Why Attribution Models Matter

Attribution models directly impact how your campaigns are evaluated. Using the wrong model can lead to underestimating or overestimating the performance of certain campaigns, keywords, or devices.
For example, last click attribution may undervalue upper-funnel campaigns like display or YouTube ads that introduce your brand to users. On the other hand, data-driven attribution shows you which campaigns truly helped conversions along the path.

Example for Myntra

Myntra runs Search, Display, and YouTube campaigns. A user sees a YouTube ad for “Myntra Summer Fashion,” later searches “Myntra dresses,” clicks a Search ad, and finally clicks a retargeting Display ad before buying.

  • If using Last Click, only the Display ad gets the credit.

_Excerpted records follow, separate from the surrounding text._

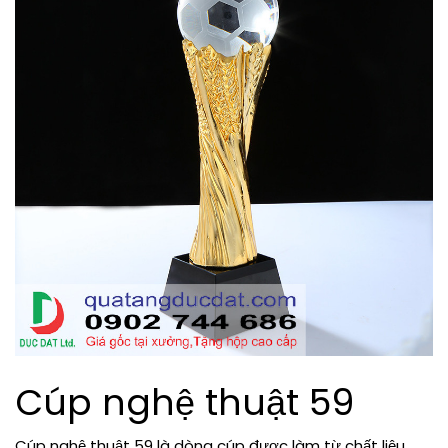
Cúp nghệ thuật 59
Cúp nghệ thuật 59 là dòng cúp được làm từ chất liệu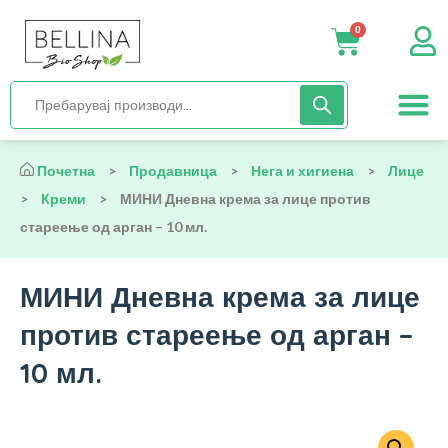
0
Нега и хиги
Бебиња и деца
Органска храна
Начин на исх
Почетна
>
Продавница
>
Нега и хигиена
>
Лице
>
Креми
>
МИНИ Дневна крема за лице против
стареење од арган – 10 мл.
МИНИ Дневна крема за лице
против стареење од арган –
10 мл.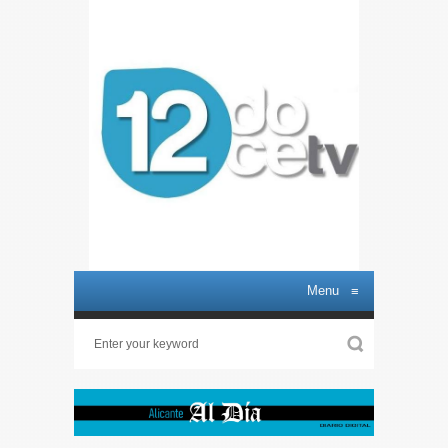
Menu
≡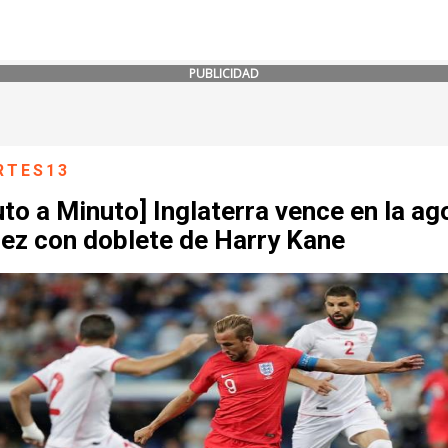
PUBLICIDAD
RTES13
to a Minuto] Inglaterra vence en la ag
nez con doblete de Harry Kane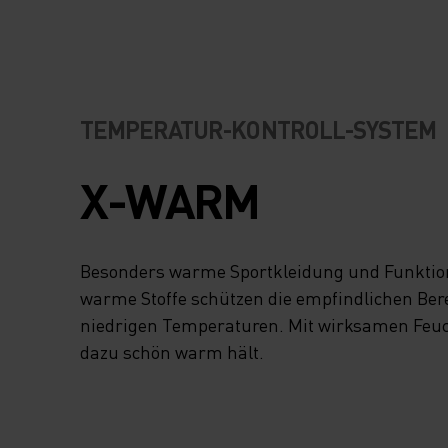
ECHNOLOGIE V
ERHINDERT DIE E
NTSTEHUNG VON 
TEMPERATUR-KONTROLL-SYSTEM
ERÜCHEN, UND DA
X-WARM
EICHE P
OLYESTERMATERIA
Besonders warme Sportkleidung und Funktion
IEGT ANGENEHM A
warme Stoffe schützen die empfindlichen Bere
niedrigen Temperaturen. Mit wirksamen Feuch
ER HAUT, AUCH W
dazu schön warm hält.
AS WINTERLICHE 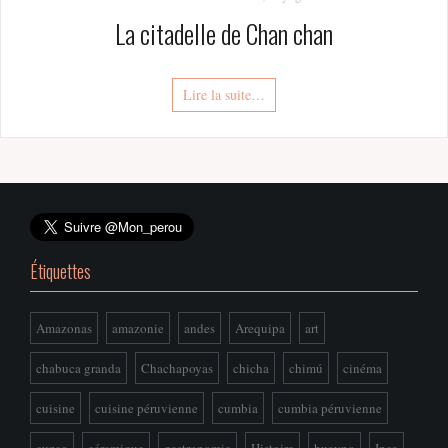
La citadelle de Chan chan
Lire la suite…
Étiquettes
Amazonas
amazonie
andes
Arequipa
art
chabuca granda
Chachapoyas
chicha
chimú
cinéma
cuisine
cuisine péruvienne
cumbia
cumbia péruvienne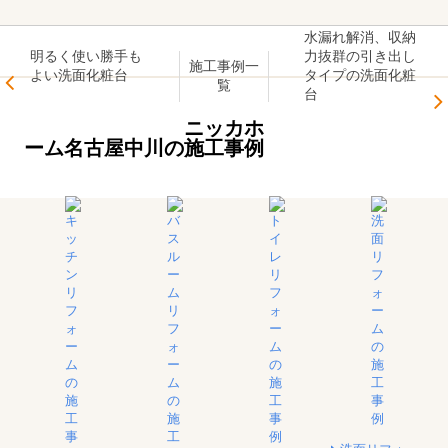
水漏れ解消、収納
明るく使い勝手も
力抜群の引き出し
施工事例一
よい洗面化粧台
タイプの洗面化粧
覧
台
ニッカホ
ーム名古屋中川の施工事例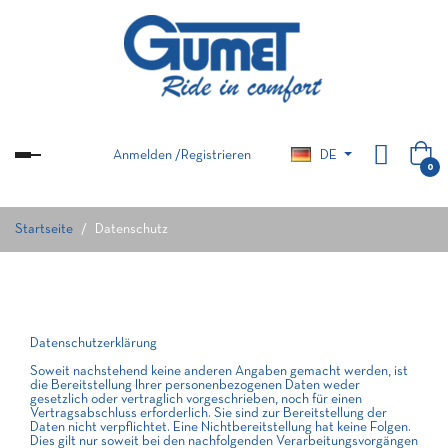
Anmelden
/
Registrieren
DE
Umschalten
0
der
Navigation
Startseite
Datenschutz
Datenschutzerklärung
Soweit nachstehend keine anderen Angaben gemacht werden, ist
die Bereitstellung Ihrer personenbezogenen Daten weder
gesetzlich oder vertraglich vorgeschrieben, noch für einen
Vertragsabschluss erforderlich. Sie sind zur Bereitstellung der
Daten nicht verpflichtet. Eine Nichtbereitstellung hat keine Folgen.
Dies gilt nur soweit bei den nachfolgenden Verarbeitungsvorgängen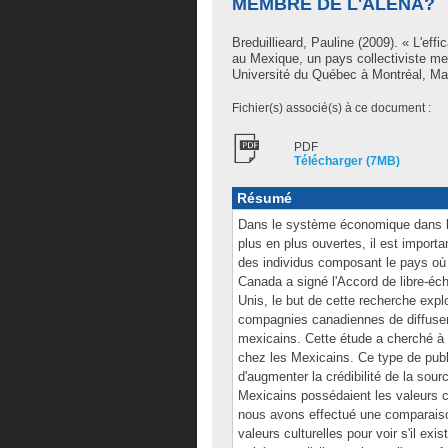
MEMBRE DE L'ALENA?
Breduillieard, Pauline
(2009). « L'effi
au Mexique, un pays collectiviste 
Université du Québec à Montréal, Maît
Fichier(s) associé(s) à ce document :
PDF
Télécharger (7MB)
Résumé
Dans le système économique dans leq
plus en plus ouvertes, il est import
des individus composant le pays où l
Canada a signé l'Accord de libre-éc
Unis, le but de cette recherche expl
compagnies canadiennes de diffuse
mexicains. Cette étude a cherché à v
chez les Mexicains. Ce type de publi
d'augmenter la crédibilité de la sour
Mexicains possédaient les valeurs cu
nous avons effectué une comparaiso
valeurs culturelles pour voir s'il exi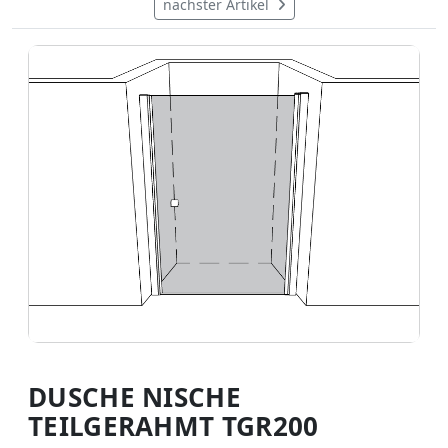
nächster Artikel
DUSCHE NISCHE
TEILGERAHMT TGR200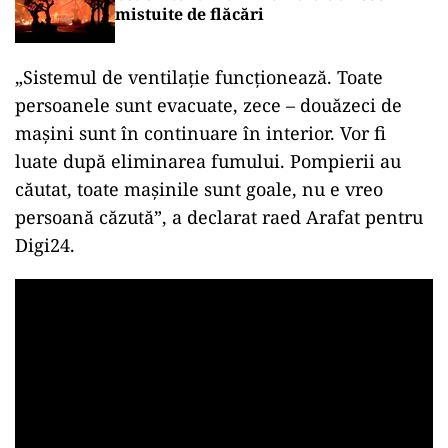
mistuite de flăcări
„Sistemul de ventilație funcționează. Toate
persoanele sunt evacuate, zece – douăzeci de
mașini sunt în continuare în interior. Vor fi
luate după eliminarea fumului. Pompierii au
căutat, toate mașinile sunt goale, nu e vreo
persoană căzută”, a declarat raed Arafat pentru
Digi24.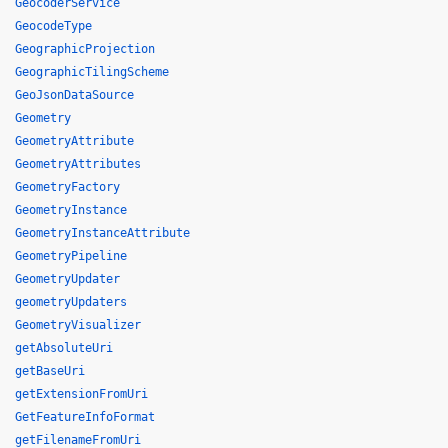
GeocoderService
GeocodeType
GeographicProjection
GeographicTilingScheme
GeoJsonDataSource
Geometry
GeometryAttribute
GeometryAttributes
GeometryFactory
GeometryInstance
GeometryInstanceAttribute
GeometryPipeline
GeometryUpdater
geometryUpdaters
GeometryVisualizer
getAbsoluteUri
getBaseUri
getExtensionFromUri
GetFeatureInfoFormat
getFilenameFromUri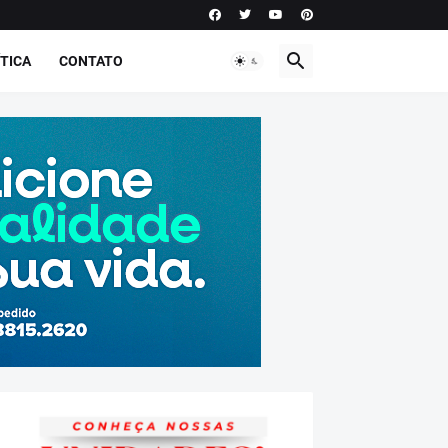
TICA
CONTATO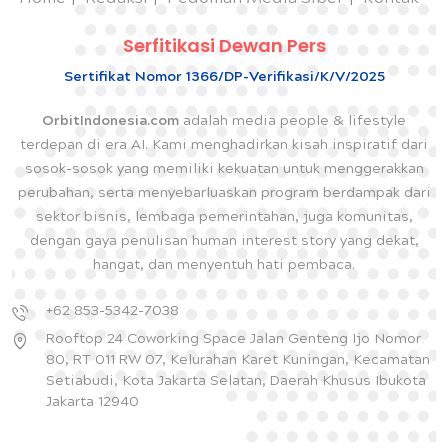
Serfitikasi Dewan Pers
Sertifikat Nomor 1366/DP-Verifikasi/K/V/2025
OrbitIndonesia.com
adalah media people & lifestyle
terdepan di era AI. Kami menghadirkan kisah inspiratif dari
sosok-sosok yang memiliki kekuatan untuk menggerakkan
perubahan, serta menyebarluaskan program berdampak dari
sektor bisnis, lembaga pemerintahan, juga komunitas,
dengan gaya penulisan human interest story yang dekat,
hangat, dan menyentuh hati pembaca.
+62 853-5342-7038
Rooftop 24 Coworking Space Jalan Genteng Ijo Nomor
80, RT 011 RW 07, Kelurahan Karet Kuningan, Kecamatan
Setiabudi, Kota Jakarta Selatan, Daerah Khusus Ibukota
Jakarta 12940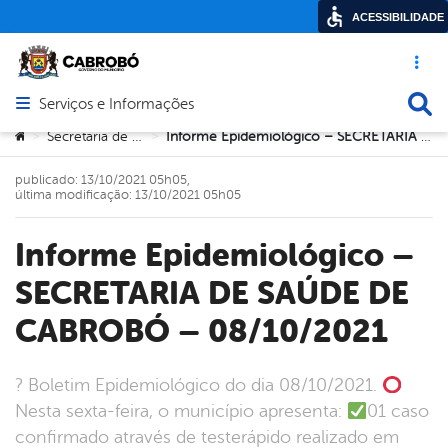
ACESSIBILIDADE
Acesso ráp
Busca
Serviços e Informações
Abrir menu principal de navegação
Você está aqui:
Secretaria de Saúde
Informe Epidemiológico – SECRETARIA DE SAÚDE DE CABROBÓ – 08/10/2021
>
>
publicado: 13/10/2021 05h05,
última modificação: 13/10/2021 05h05
Informe Epidemiológico –
SECRETARIA DE SAÚDE DE
CABROBÓ – 08/10/2021
? Boletim Epidemiológico do dia 08/10/2021.
Nesta sexta-feira, o município apresenta:
01 caso
confirmado através de testerápido realizado em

  • If using Linear, all three ads share equal credit.

  • If using Data-Driven, Google looks at historical patterns and may assign 50% credit to the YouTube ad, 30% to Search, and 20% to Display—if YouTube ads are shown to have strong influence on conversions.

Best Practices

  • Start with Data-Driven Attribution if your account has enough data. It provides the most accurate view of what’s working.

  • If you don’t qualify for DDA, Position-Based or Linear can give a more balanced view than Last Click.

  • Avoid relying only on Last Click—it often undervalues awareness campaigns.

  • Regularly review attribution reports in Google Ads to see how different touchpoints contribute to conversions.

  • Use attribution data to adjust bidding, keywords, ad copy, and budget allocation.

Conclusion

An attribution model helps determine how credit is assigned across your marketing efforts. Choosing the right model is essential for accurately understanding what’s driving results, which campaigns are really contributing to sales, and how to optimize your strategy. For large platforms like Myntra or Skechers, using the right attribution model ensures smarter investment in the channels, campaigns, and creatives that actually impact customer decisions. It moves you away from guesswork and toward informed, data-backed advertising decisions.